Karen Sauer, a mother of two 13-year olds in Indianapolis, has known since she was a teenager that she wanted to adopt through foster care and finally did it after turning 40. “A switch went on, and I said ‘I’m ready to do this,'” she says.
A six-month waiting period is common in most states, according to Soronen, and adoptions through foster care typically take between 12 and 24 months. Kathy Ledesma, national project director for AdoptUSKids, a project of the U.S. Children’s Bureau that offers resources for families and child welfare professionals, says fostering is high risk for the family but low risk for the child. “If [families] are willing to first foster before they adopt, then they may get one or two or three placements of children who end up being returned home, which we think is a good thing when the family can be remediated,” she says.
The median age of a child in foster care is 8.5 years, and families looking to adopt an older child may spend less time waiting than those who want a younger one, Ledesma says.
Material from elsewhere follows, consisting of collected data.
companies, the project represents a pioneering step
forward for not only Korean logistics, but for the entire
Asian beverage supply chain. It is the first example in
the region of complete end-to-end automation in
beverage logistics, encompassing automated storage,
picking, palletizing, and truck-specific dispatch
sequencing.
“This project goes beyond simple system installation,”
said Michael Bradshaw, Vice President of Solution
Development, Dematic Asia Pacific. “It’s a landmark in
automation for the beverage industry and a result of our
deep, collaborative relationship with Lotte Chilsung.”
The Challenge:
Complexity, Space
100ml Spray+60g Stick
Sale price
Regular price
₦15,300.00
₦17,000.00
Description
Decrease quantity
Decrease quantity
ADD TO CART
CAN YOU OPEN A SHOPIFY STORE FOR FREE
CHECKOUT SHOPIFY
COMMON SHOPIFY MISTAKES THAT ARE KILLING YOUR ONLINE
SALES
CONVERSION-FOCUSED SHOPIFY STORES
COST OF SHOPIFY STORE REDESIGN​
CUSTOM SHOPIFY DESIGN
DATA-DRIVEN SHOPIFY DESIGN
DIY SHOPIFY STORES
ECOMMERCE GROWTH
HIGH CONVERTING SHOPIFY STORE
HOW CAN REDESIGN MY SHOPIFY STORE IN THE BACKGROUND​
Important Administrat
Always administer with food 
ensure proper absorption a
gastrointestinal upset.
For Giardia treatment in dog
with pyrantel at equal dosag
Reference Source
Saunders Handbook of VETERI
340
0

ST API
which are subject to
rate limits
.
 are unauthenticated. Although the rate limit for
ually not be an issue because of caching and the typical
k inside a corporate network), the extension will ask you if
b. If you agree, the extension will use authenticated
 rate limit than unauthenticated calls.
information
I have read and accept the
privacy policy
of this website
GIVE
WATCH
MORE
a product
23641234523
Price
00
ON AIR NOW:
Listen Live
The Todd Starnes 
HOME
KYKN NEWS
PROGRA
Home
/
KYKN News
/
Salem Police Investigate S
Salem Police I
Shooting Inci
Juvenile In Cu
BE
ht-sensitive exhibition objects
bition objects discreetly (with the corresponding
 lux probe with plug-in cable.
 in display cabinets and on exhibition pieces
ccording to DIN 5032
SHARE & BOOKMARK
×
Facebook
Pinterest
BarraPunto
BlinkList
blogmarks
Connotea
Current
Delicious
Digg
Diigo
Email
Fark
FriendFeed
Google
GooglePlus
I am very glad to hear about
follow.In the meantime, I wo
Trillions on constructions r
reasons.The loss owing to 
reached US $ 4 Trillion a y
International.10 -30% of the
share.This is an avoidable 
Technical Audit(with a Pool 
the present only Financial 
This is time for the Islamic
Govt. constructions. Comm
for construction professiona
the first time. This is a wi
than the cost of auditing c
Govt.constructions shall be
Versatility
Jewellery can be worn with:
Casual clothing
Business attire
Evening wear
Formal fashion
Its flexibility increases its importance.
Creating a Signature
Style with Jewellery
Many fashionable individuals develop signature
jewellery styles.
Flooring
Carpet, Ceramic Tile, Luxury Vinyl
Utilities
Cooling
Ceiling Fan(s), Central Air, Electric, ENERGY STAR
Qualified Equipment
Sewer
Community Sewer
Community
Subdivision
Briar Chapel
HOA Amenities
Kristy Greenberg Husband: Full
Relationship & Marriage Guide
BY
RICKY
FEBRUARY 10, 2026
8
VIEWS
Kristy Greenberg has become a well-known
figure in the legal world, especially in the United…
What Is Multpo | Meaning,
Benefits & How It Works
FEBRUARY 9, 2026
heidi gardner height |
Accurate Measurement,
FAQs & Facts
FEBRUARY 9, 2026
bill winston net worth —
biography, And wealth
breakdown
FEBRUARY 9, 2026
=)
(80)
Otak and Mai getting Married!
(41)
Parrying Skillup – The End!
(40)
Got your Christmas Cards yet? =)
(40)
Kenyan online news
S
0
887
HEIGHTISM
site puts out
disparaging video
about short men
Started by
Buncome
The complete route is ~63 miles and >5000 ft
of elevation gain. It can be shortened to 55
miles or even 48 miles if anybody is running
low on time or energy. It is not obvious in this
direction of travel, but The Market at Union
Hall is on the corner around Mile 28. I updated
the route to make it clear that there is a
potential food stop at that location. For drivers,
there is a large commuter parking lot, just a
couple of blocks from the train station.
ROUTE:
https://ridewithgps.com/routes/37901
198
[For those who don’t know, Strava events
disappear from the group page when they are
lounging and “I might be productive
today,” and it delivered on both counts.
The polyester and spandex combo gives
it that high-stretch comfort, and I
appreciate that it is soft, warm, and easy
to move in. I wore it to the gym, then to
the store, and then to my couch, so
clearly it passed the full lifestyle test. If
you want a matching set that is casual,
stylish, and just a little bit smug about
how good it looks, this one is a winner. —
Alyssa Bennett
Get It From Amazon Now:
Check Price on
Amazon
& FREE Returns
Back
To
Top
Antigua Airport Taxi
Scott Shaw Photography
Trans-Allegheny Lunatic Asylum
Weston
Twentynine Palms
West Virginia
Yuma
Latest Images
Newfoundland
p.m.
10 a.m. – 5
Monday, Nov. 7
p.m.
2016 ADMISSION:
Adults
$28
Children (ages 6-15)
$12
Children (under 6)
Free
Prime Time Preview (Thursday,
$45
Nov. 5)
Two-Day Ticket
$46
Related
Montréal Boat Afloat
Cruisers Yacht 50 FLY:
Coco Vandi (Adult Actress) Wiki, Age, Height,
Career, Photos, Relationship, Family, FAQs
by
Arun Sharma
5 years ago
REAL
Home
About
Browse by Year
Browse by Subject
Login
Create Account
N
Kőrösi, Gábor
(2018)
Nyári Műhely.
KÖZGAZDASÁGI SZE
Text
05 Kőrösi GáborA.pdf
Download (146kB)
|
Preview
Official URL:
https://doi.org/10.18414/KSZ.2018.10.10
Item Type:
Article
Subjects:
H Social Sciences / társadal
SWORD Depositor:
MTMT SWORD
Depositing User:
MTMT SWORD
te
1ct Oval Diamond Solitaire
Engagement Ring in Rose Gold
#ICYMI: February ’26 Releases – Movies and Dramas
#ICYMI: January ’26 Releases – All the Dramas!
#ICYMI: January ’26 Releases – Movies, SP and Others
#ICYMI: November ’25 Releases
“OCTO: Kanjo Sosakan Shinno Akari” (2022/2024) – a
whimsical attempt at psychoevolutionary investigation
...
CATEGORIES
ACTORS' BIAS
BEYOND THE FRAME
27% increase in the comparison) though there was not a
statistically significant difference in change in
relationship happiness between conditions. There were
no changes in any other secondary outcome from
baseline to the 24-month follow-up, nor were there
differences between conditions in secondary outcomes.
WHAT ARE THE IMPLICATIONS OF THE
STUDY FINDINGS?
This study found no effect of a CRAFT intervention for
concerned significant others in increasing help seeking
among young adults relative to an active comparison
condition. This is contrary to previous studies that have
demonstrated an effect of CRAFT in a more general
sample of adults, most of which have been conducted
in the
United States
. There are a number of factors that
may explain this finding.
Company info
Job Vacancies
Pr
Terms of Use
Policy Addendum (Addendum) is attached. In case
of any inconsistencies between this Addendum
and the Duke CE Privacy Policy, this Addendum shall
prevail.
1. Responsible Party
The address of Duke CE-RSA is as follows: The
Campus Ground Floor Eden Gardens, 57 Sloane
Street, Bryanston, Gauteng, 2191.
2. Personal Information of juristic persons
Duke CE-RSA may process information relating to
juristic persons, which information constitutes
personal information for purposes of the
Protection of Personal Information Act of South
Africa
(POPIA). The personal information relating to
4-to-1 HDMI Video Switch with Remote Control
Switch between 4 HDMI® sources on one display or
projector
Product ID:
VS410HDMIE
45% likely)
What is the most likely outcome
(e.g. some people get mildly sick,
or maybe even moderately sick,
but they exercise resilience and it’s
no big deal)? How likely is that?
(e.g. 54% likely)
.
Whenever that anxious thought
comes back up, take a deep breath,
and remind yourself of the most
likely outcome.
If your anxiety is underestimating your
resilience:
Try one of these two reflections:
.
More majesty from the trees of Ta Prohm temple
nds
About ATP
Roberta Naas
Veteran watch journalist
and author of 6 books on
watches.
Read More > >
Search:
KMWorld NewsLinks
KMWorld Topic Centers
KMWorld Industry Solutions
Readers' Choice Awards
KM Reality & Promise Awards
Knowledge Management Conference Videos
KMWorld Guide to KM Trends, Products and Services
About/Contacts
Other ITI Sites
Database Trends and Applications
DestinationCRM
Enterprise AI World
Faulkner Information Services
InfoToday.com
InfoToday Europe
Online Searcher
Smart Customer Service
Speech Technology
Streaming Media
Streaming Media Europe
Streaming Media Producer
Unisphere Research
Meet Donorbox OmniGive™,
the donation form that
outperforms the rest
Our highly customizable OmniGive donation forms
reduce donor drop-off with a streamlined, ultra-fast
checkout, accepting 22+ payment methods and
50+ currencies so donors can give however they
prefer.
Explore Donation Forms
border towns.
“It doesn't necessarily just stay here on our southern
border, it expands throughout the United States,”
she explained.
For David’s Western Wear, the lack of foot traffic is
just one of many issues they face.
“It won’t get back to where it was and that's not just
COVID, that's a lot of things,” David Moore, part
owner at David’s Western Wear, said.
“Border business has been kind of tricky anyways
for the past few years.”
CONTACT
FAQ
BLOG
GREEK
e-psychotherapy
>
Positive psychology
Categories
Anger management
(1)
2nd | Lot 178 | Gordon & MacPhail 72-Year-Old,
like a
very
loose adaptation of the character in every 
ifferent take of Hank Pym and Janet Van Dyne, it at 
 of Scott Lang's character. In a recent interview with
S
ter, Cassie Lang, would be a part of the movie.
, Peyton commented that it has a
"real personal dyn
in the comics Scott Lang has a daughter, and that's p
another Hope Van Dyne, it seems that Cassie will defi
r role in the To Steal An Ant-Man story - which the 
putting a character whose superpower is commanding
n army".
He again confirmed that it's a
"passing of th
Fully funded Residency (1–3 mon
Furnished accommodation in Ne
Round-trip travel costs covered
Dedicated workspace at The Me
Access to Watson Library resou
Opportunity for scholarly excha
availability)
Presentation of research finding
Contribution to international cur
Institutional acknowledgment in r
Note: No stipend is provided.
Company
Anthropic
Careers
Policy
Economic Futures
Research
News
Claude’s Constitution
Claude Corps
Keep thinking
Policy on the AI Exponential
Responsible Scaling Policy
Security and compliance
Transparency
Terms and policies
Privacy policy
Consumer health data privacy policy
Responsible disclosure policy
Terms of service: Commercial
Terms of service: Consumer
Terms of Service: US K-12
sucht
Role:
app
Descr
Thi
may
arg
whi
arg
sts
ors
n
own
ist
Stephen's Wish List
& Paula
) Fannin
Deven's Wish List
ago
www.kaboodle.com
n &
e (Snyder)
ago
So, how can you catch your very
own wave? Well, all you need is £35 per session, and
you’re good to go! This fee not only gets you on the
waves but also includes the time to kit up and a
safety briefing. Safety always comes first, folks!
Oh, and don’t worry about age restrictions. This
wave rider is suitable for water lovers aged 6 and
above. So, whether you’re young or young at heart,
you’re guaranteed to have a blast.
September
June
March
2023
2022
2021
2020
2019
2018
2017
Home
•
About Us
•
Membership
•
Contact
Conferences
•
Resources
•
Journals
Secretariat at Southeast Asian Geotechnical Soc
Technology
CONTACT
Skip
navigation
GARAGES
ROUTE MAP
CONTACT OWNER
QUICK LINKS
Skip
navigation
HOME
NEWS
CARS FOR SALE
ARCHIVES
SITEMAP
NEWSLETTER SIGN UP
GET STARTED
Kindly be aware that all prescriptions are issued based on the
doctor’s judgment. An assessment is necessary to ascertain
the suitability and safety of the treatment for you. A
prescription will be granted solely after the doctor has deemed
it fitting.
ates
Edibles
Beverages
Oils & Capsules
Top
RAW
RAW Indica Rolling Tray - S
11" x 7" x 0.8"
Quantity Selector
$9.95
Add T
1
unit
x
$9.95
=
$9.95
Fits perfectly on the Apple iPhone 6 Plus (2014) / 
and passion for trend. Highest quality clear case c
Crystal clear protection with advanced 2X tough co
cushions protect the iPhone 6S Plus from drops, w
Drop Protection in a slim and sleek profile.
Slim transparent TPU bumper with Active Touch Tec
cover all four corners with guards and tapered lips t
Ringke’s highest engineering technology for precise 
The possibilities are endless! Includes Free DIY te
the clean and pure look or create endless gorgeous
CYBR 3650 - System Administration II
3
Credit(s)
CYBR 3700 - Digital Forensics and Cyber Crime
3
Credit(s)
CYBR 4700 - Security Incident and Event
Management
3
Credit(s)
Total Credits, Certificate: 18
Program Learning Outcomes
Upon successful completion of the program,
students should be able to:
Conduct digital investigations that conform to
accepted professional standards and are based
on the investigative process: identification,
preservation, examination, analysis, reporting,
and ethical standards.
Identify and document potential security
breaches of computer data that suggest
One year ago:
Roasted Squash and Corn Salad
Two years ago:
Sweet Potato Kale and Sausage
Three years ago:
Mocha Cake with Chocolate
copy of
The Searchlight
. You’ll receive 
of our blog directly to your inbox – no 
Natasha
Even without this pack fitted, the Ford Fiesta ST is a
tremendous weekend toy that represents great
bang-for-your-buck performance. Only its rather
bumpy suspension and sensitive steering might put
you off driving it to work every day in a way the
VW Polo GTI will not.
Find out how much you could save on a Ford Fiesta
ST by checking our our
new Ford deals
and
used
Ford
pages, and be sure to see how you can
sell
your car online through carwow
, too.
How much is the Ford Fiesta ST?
Age can be a sticking point for some, but Sauer stresses that “it’s important for people to know that these kids are not bad. They come from bad situations, but they’re not bad themselves.” Her mother had initially been skeptical of her adopting an older child, asking “What if you get a bad one?” But Sauer laughed it off, joking in her response: “You gave birth to my sister.”
Families adopting through foster care must pass a criminal background check, and “need to be flexible and understanding with a good personal and professional support system,” Ledesma says. They also need to demonstrate they can financially support other household members “without relying on any income that that child would bring into the household … [but] you don’t have to own your own home and don’t have to have a lot of money in the bank.”
Single parents of both genders and military families can adopt through foster care, as can same-sex couples in most states.
“You don’t have to be perfect to be a perfect parent,” Ledesma says. “If families are waiting until they have their house exactly how they want it or have a brand new car, they don’t have to wait for those things. These children just need permanent, loving families.”
As for Sauer, it’s taken time for her teens to trust that she wouldn’t leave them as the other adults in their lives have, but adopting through foster care has been an overall positive experience. “They’re changing my life,” she says, “because there’s not a minute that goes by I don’t think about them.”